And if the problem were not speaking Catalan, but what Catalan do we believe we can speak?

The Correllengua crosses the Catalan Countries and highlights that the language changes in every town, in every square and practically in every conversation, but that everything continues to fit together naturally. Catalan regulations have assumed this for a long time. Speakers, on the other hand, do not always have it so clear.

02/05/2026
3 min

PalmaThere is a very specific situation that you may have experienced at some point: you write an email in Catalan, reread it just before sending it and, almost without thinking, you change a 'som' for a 'soc'. Or a 'pensàssim' for a 'penséssim'. Perhaps you don't even have a clear idea of the reasons for the change, but you modify it anyway, because there is a strange (but much more widespread than it seems) intuition that associates certain forms with an idea of more formal, more neutral, or simply more “correct” Catalan when the situation becomes a bit serious.

The problem is not strictly linguistic: in the exemplified cases, the change is not a matter of grammar or even of norms, but rather has much more to do with prestige, with linguistic imaginaries, and with that somewhat diffuse but persistent idea of what “is correct”.

Without filters

During the Correllengua's tour through the different Catalan-speaking territories, something very simple but very interesting happens: linguistic variation becomes visible and audible without filters. Just look at any video posted on social networks these days: when the flame passes through Alicante, Perpignan, Reus or Inca, the language changes slightly in each place. Pronouns change, open vowels, some verb tenses, the intonation of certain phrases and certain everyday words. Thus, some say 'açò' and others, 'això'. Some 'berenen' in the morning, others 'esmorzen'. Some say 'canto', others 'cante', others 'cant' and others 'canti'. Some use 'idò' and others use 'doncs'. And nothing happens at all: communication continues to flow naturally.
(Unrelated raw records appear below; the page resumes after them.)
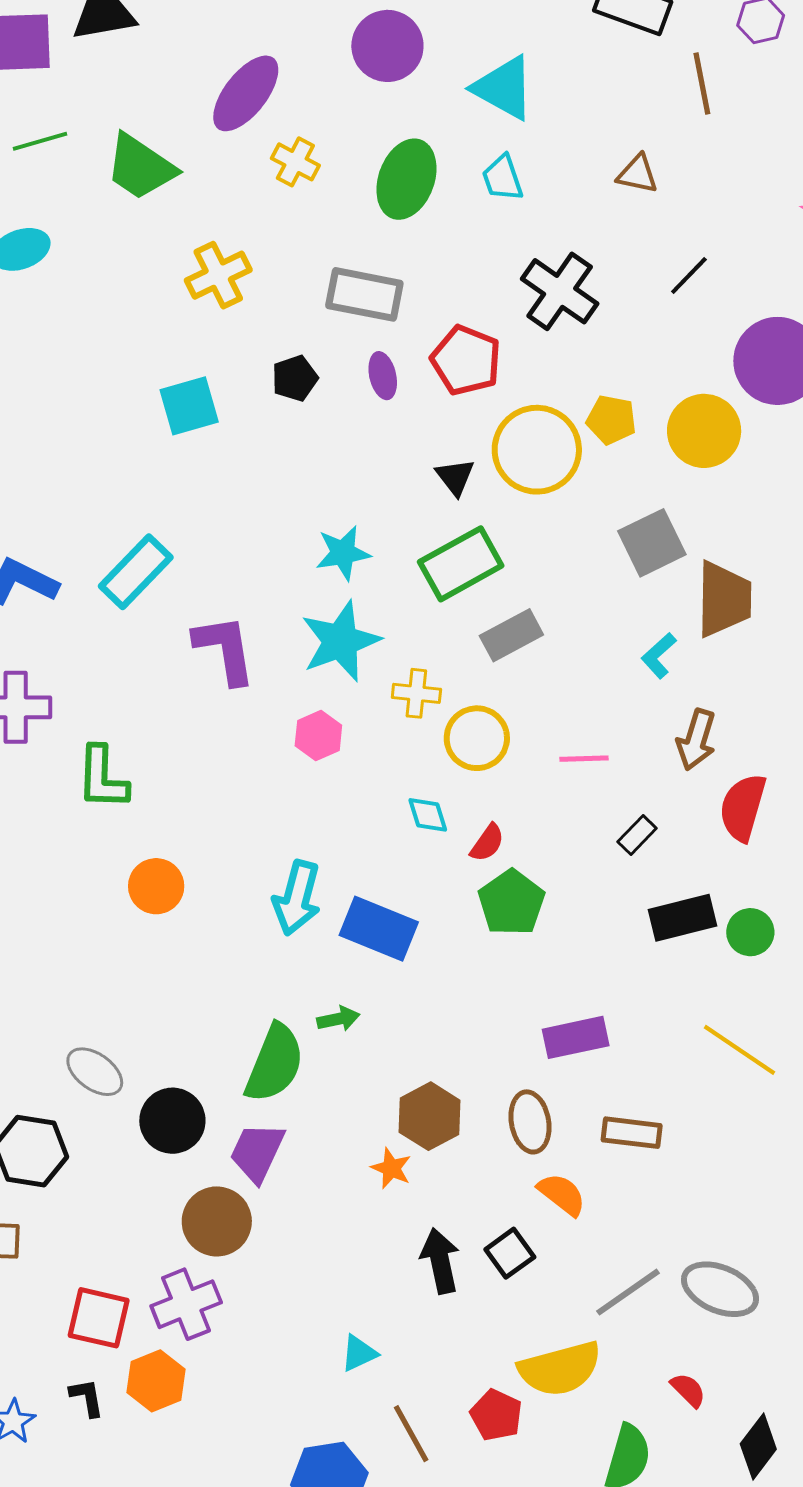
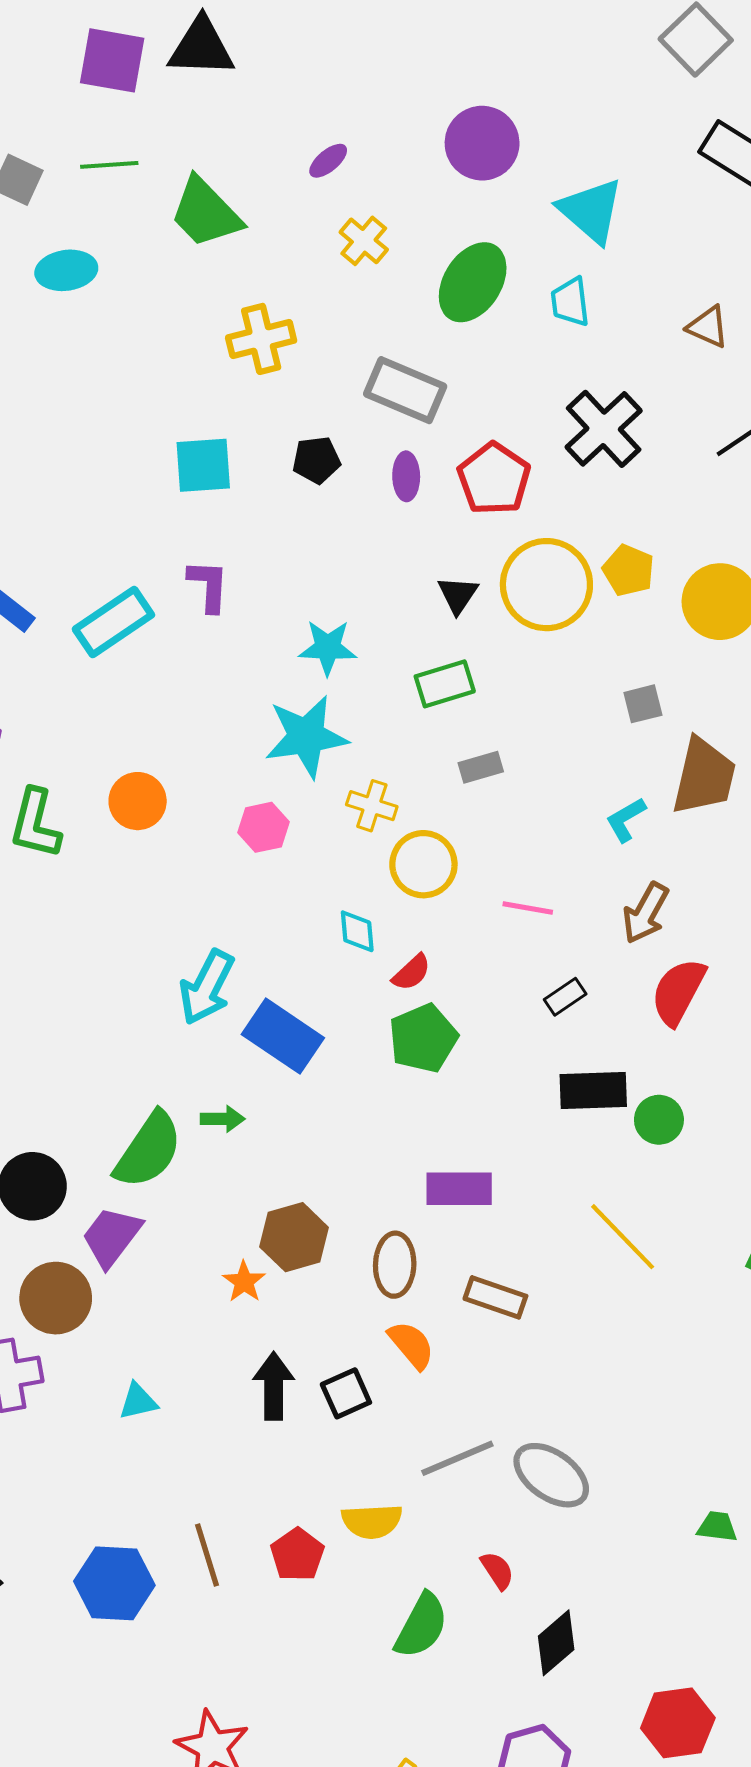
purple ellipse: (246, 93) -> (328, 161), size x0.5
gray square: (652, 543) -> (643, 704), size x0.6
green rectangle: (461, 564) -> (445, 684), size x0.7
gray rectangle: (511, 635) -> (481, 767), size x0.7
purple L-shape: (225, 649) -> (208, 586), moved, size x0.7
orange circle: (156, 886) -> (138, 801), moved
cyan triangle: (359, 1353) -> (138, 1401), moved
yellow semicircle: (560, 1369) -> (372, 1521), size x0.7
In this sense, one of the things that the Correllengua does is to highlight an idea that linguistics has considered absolutely normal for decades, but which still causes some discomfort socially. Catalan is an internally diverse language, exactly like any other language with a certain territorial extent. Spanish does not sound the same in Seville as in Bogotá, French does not sound the same in Marseille as in Montreal, and Italian, directly, lives installed in permanent variation. The difference is that Catalan continues to drag a rather insecure relationship with its own diversity.

And here appear two words that sound more difficult than they really are: compositionality and polymorphism. Said without philological technicalities, they mean something quite simple. On the one hand, that the Catalan standard is not built from a single model turned into a universal pattern, but incorporates forms from different territories (i.e., it is compositional). And, on the other hand, that the norm admits various correct forms depending on the geographical variety or context (i.e., it is polymorphic). In short: normative Catalan does not function exactly with the idea that there is only one good way to say things.

The problem is that socially we continue to imagine the standard as a kind of neutral, homogeneous and rather abstract Catalan that, coincidentally, tends to coincide with certain media or academic models. This ends up generating a rather curious situation: speakers who have no problem using their own forms in spontaneous conversation, but who become a kind of linguistic self-police when they have to write, speak in public or, simply, sound 'formal'.

Sociolinguistics has been studying this mechanism for decades and has given it a very specific name: linguistic insecurity. William Labov, in the sixties of the 20th century, defined it as the distance between the forms that speakers habitually use and the forms they perceive as prestigious. Often, the forms that generate doubts are perfectly normative, which means that the conflict is not really normative, but symbolic.

In the Balearic Islands, this tension is particularly clear in the relationship between formality and the native variety. In everyday conversation, most speakers spontaneously use Balearic forms without thinking about it: ‘tenc’, ‘som’, ‘anam’, ‘pensàssim’. Doubt arises when the context changes slightly, such as an oral presentation, an academic paper, a formal meeting, or simply an email sent to someone we don't know very well.

This happens because speakers often tend to identify formal register with distancing themselves from their native variety. However, many of the forms that some speakers perceive as ‘too dialectal’ are fully part of the standard. ‘Som’, ‘pensàssim’, and ‘tenc’ are normative forms, just as ‘canto’, ‘cante’, ‘cant’, and ‘canti’ are equally valid forms for the first person of ‘cantar’, depending on the speaker's place of origin.

The question, therefore, is not whether languages should have formal registers (they do and should have them), but why so many speakers feel that, in order to sound formal, they must move away from the forms that come naturally to them.

Linguistic legitimacy

The core issue, then, is not whether Catalan is diverse (everyone knows that the Catalan of Maó does not sound the same as that of Tortosa, and that the Catalan of Montblanc does not sound the same as that of Xàtiva), nor even whether the norm collects this diversity, because it does. The issue is whether speakers feel that this diversity continues to be compatible with the idea of linguistic legitimacy.

After all, insecurity continues to weigh much more than we often like to admit, not because the norm is rigid, but because social imaginaries tend to be much more so than grammars.